This is verified as being by the original poster of the question

Good news Aunty Em, Hotinlove and Ashley 187!! I have met two new guys and decided that I don;t want him back after all!! My freinds kept telling me to go out, and meet new people, so I did, and I have!! My ex has been messing me about for months,and treated me very badly, and I finally severed contact by not going on to messenger, not calling , or texting ( as I finally realised that this makes no difference what so ever, and only serves to feed his ego, and heighten my anxiety), and I now feel free and liberated for the first time in a long time, Well , I almost feel the same as I did BEFORE I met him. I am now even starting not to care if he goes off with someone else which is amazing. I still get my down periods, and think about him and feel pain, but life is certainly looking up with my two new dates, and I am going to meet more men and just have fun dating. My ex has been stringing me along for months, and now I feel emotionally ready to move on at last. I am dreading the day he calls me, (as he will in around two weeks) but am sure I will be strong enough to deal with it by then. I probably wont; even answer, but he can be evry very persistent and possesive, so I will have to cross that bridge when I come to it.
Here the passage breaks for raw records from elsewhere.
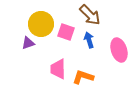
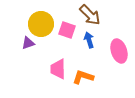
pink square: moved 1 px right, 2 px up
pink ellipse: moved 1 px down
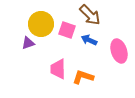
blue arrow: rotated 49 degrees counterclockwise
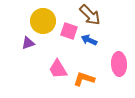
yellow circle: moved 2 px right, 3 px up
pink square: moved 2 px right, 1 px down
pink ellipse: moved 13 px down; rotated 15 degrees clockwise
pink trapezoid: rotated 30 degrees counterclockwise
orange L-shape: moved 1 px right, 2 px down
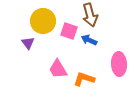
brown arrow: rotated 30 degrees clockwise
purple triangle: rotated 48 degrees counterclockwise
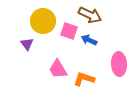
brown arrow: rotated 50 degrees counterclockwise
purple triangle: moved 1 px left, 1 px down
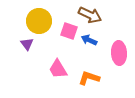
yellow circle: moved 4 px left
pink ellipse: moved 11 px up
orange L-shape: moved 5 px right, 1 px up
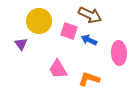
purple triangle: moved 6 px left
orange L-shape: moved 1 px down
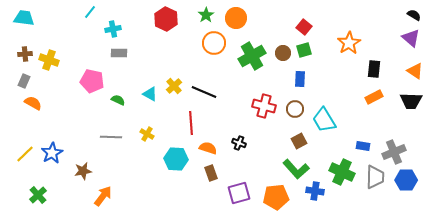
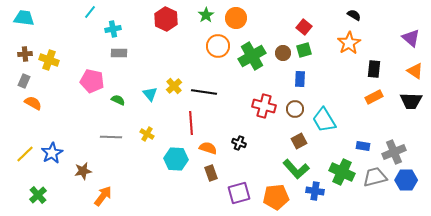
black semicircle at (414, 15): moved 60 px left
orange circle at (214, 43): moved 4 px right, 3 px down
black line at (204, 92): rotated 15 degrees counterclockwise
cyan triangle at (150, 94): rotated 21 degrees clockwise
gray trapezoid at (375, 177): rotated 105 degrees counterclockwise
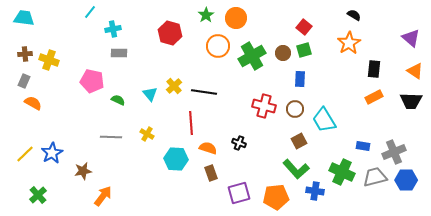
red hexagon at (166, 19): moved 4 px right, 14 px down; rotated 10 degrees counterclockwise
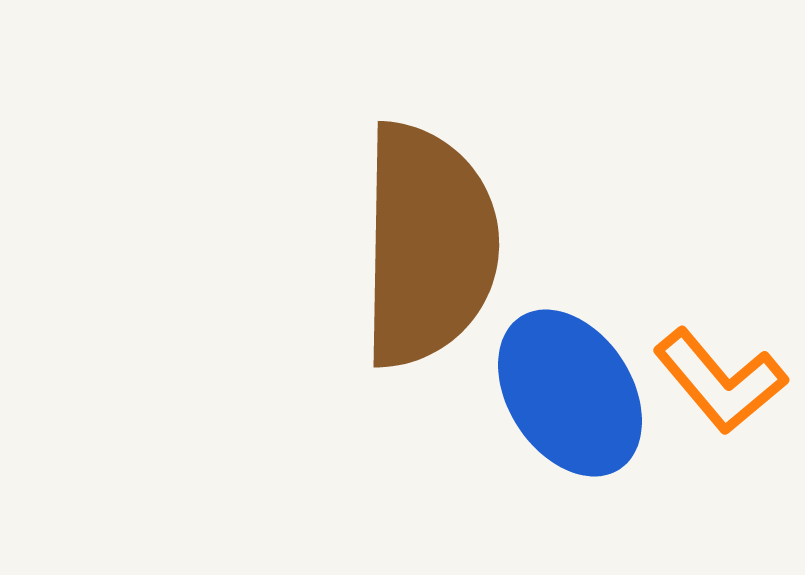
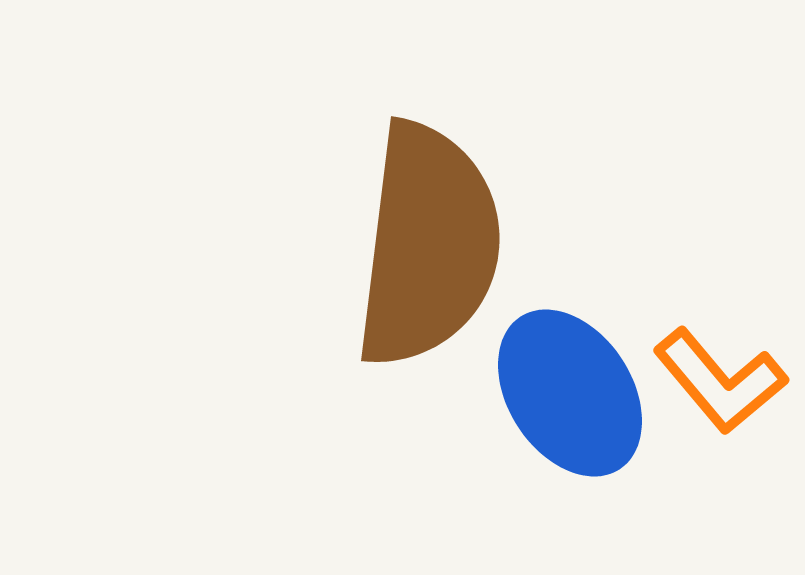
brown semicircle: rotated 6 degrees clockwise
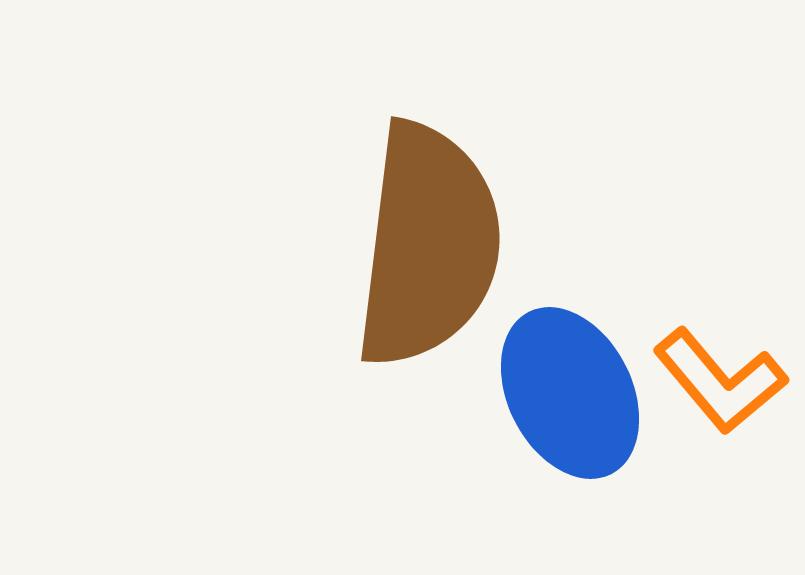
blue ellipse: rotated 6 degrees clockwise
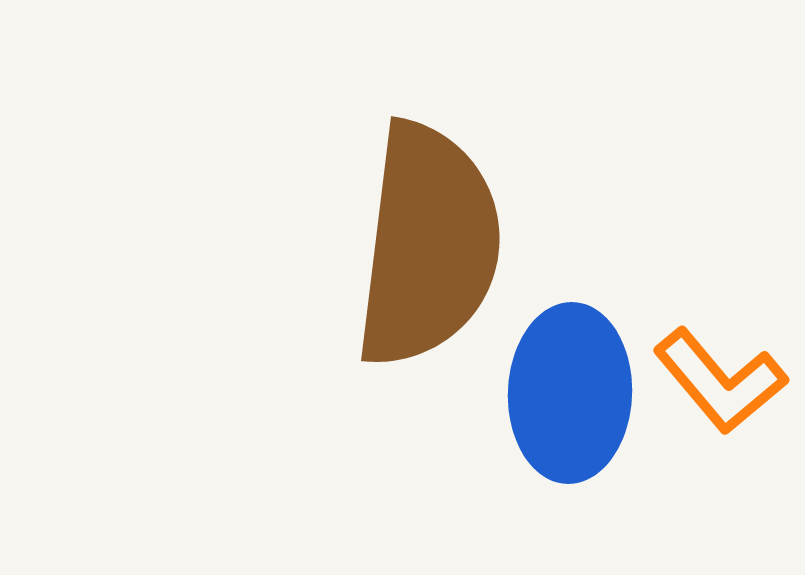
blue ellipse: rotated 29 degrees clockwise
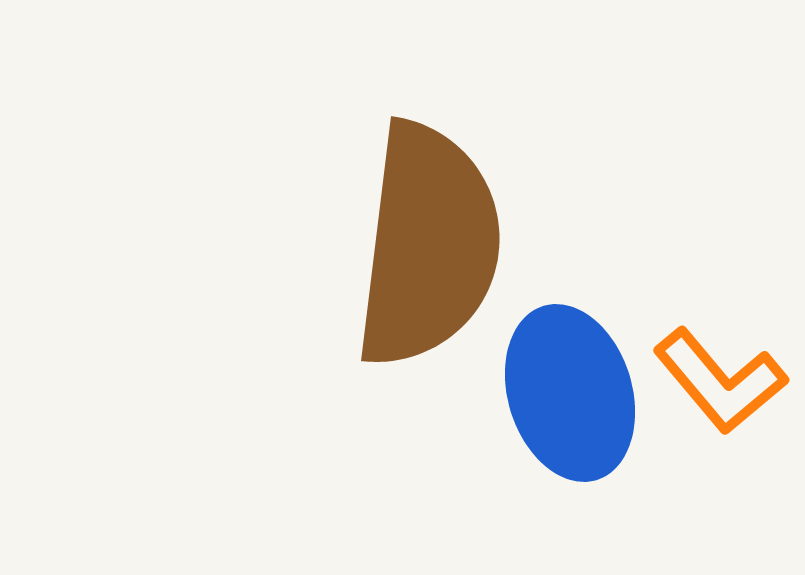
blue ellipse: rotated 19 degrees counterclockwise
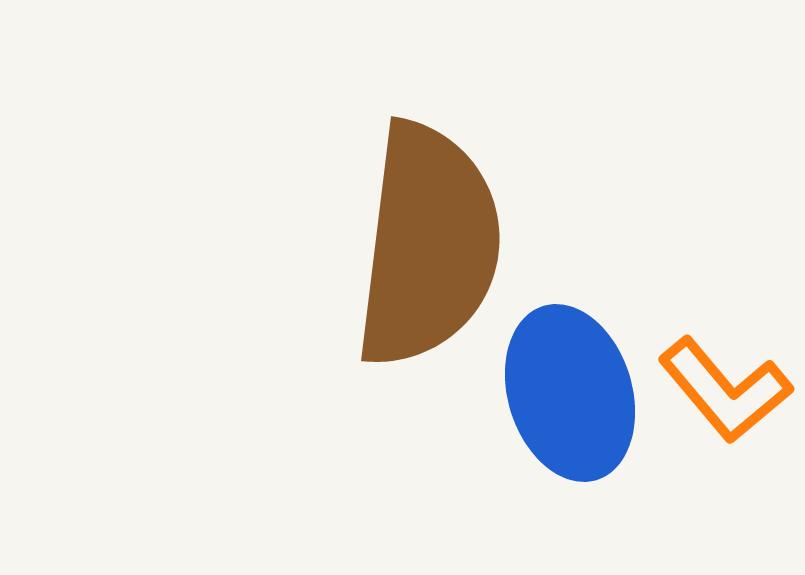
orange L-shape: moved 5 px right, 9 px down
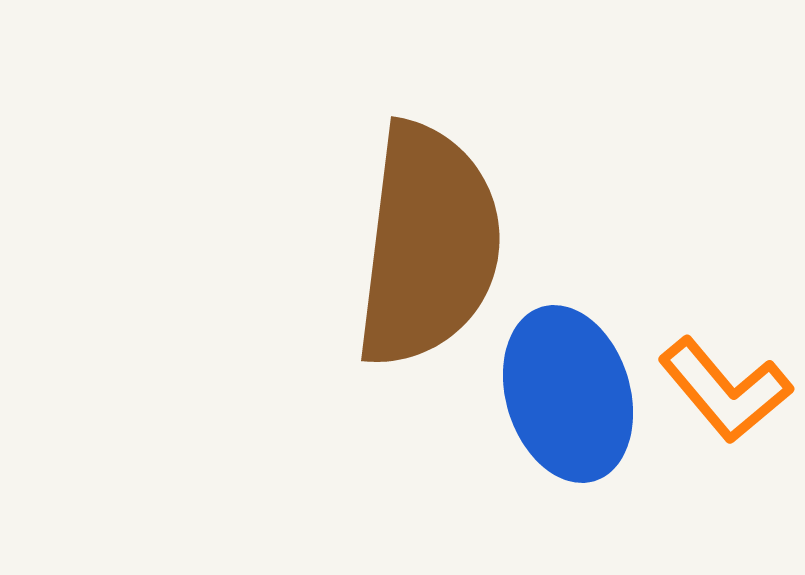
blue ellipse: moved 2 px left, 1 px down
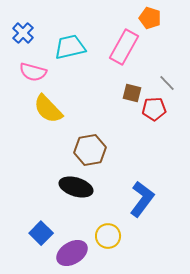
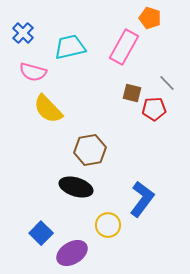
yellow circle: moved 11 px up
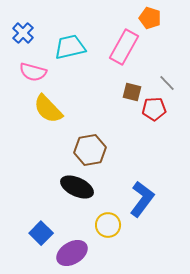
brown square: moved 1 px up
black ellipse: moved 1 px right; rotated 8 degrees clockwise
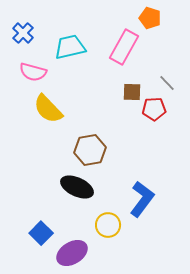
brown square: rotated 12 degrees counterclockwise
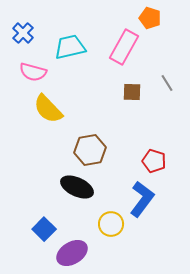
gray line: rotated 12 degrees clockwise
red pentagon: moved 52 px down; rotated 20 degrees clockwise
yellow circle: moved 3 px right, 1 px up
blue square: moved 3 px right, 4 px up
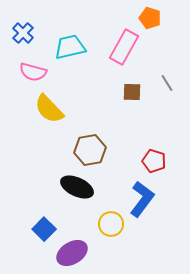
yellow semicircle: moved 1 px right
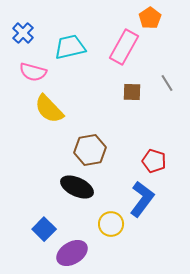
orange pentagon: rotated 20 degrees clockwise
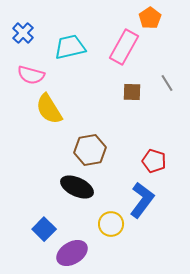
pink semicircle: moved 2 px left, 3 px down
yellow semicircle: rotated 12 degrees clockwise
blue L-shape: moved 1 px down
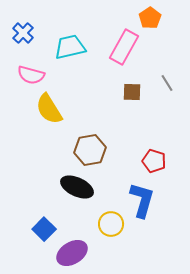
blue L-shape: rotated 21 degrees counterclockwise
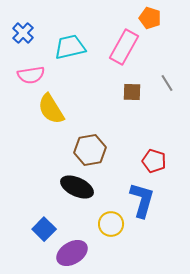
orange pentagon: rotated 20 degrees counterclockwise
pink semicircle: rotated 24 degrees counterclockwise
yellow semicircle: moved 2 px right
In a way, telling him I love him ( which I meant at the time) was the worse thing I could have said, as it has now led him into a false sense of security, as he thinks I will be 'waiting' for him forever!! I really did love him, but somehow, my love has just run out.It was almost as if saying that kind of brought it to an end for me. I was pushing the situation in order to get answers and get out for good. Anyway, onwards and upwards, and for all you out there - GET RID OF ANYONE WHO MAKES YOU FEEL BAD!! YOU ARE WORTH MORE AND CAN FIND HAPPINESS!! let's hope I am not basck on here again with a heartbreak question!!and can help others now. Thanks girls. :o)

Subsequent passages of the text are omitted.